### Instructions to follow
Using the line that has "Cáp mạng LAN SACOM" as the starting point, print each line to the end of the material below word for word. Add no other lines.

### Excerpted records

^^^^^^^^

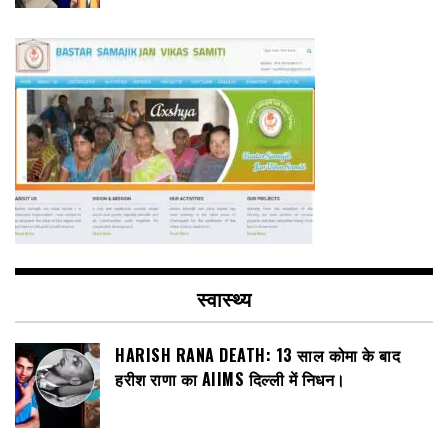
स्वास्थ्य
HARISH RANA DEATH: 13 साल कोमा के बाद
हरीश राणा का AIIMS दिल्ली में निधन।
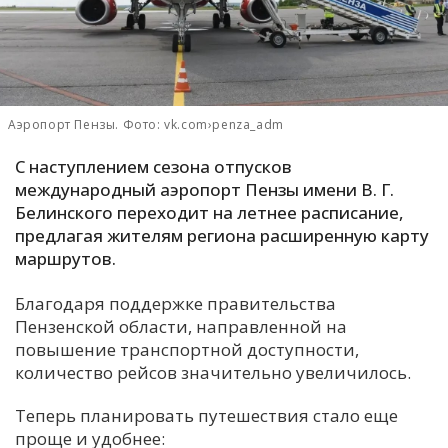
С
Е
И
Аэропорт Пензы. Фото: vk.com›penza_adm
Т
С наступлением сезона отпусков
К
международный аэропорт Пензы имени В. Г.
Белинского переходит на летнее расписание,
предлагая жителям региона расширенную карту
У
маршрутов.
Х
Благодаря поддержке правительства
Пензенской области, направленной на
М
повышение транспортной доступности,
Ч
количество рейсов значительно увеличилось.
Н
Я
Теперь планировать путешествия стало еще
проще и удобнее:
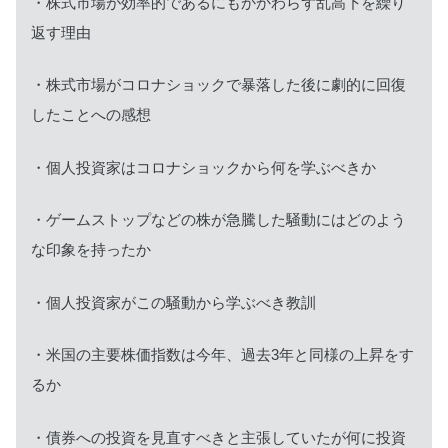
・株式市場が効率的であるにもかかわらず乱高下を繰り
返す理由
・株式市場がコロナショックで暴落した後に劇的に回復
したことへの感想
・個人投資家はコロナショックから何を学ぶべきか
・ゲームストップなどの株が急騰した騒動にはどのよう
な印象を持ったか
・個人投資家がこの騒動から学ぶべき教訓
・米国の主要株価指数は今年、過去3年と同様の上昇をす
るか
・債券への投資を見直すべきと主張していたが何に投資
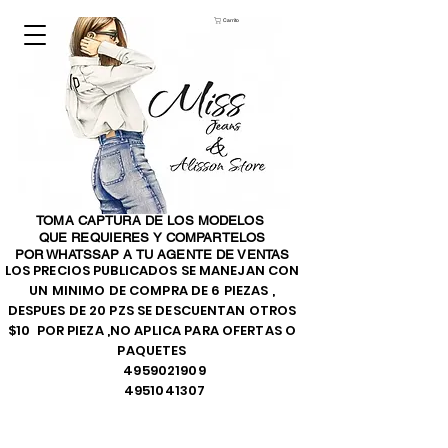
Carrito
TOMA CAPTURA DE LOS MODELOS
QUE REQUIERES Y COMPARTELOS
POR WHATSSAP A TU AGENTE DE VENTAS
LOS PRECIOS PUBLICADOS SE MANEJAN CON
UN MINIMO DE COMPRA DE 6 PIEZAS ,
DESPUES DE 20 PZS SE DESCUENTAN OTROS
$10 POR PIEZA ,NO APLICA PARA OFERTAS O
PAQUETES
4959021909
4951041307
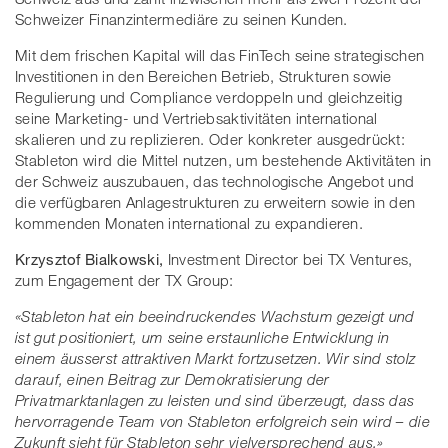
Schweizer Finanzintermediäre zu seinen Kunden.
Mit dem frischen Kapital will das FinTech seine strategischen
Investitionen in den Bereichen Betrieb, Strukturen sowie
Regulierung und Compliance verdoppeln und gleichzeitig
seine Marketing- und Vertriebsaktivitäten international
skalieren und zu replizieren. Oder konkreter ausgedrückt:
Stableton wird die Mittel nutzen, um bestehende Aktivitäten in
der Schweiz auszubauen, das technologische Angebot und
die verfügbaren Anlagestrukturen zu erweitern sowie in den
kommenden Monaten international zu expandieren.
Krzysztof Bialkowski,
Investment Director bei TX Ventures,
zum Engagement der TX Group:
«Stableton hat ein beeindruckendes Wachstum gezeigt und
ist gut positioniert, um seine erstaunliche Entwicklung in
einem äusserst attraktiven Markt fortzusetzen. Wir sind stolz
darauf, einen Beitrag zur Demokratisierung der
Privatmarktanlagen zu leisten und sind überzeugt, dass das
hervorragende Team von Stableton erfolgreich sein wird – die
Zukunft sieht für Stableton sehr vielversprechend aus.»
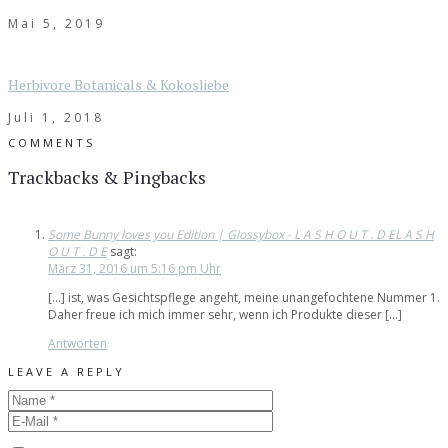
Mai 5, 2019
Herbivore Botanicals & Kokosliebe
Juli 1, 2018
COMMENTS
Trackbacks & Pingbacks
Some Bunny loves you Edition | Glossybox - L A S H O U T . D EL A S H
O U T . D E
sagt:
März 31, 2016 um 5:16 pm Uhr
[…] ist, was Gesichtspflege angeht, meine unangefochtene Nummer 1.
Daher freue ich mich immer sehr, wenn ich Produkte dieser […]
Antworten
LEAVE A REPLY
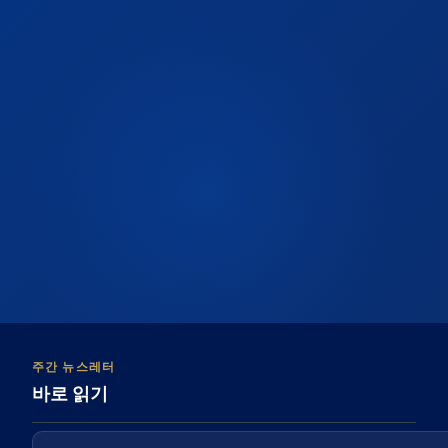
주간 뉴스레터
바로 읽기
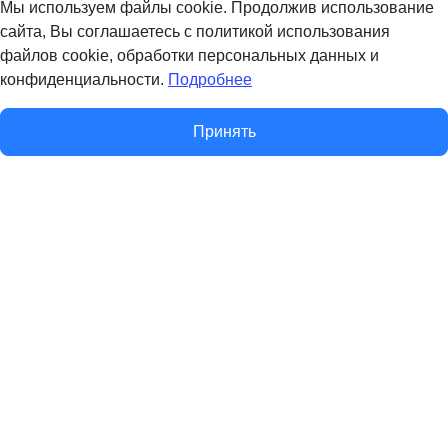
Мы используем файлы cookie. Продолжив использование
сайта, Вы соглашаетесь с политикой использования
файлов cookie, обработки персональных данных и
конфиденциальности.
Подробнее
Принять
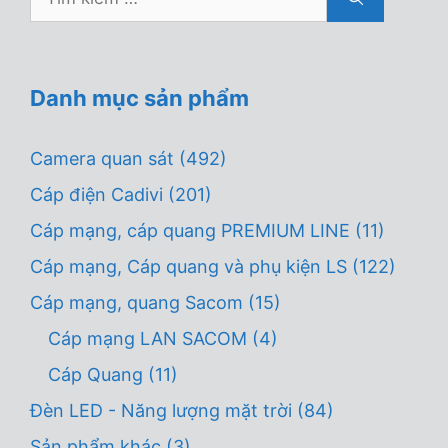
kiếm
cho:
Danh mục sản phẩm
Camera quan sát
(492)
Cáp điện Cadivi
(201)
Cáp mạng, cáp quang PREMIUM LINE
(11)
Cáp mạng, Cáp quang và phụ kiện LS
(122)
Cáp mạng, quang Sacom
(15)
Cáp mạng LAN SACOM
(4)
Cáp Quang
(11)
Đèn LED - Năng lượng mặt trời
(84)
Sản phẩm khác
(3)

^^^^^^^^

### Task solution
Cáp mạng LAN SACOM
(4)
Cáp Quang
(11)
Đèn LED - Năng lượng mặt trời
(84)
Sản phẩm khác
(3)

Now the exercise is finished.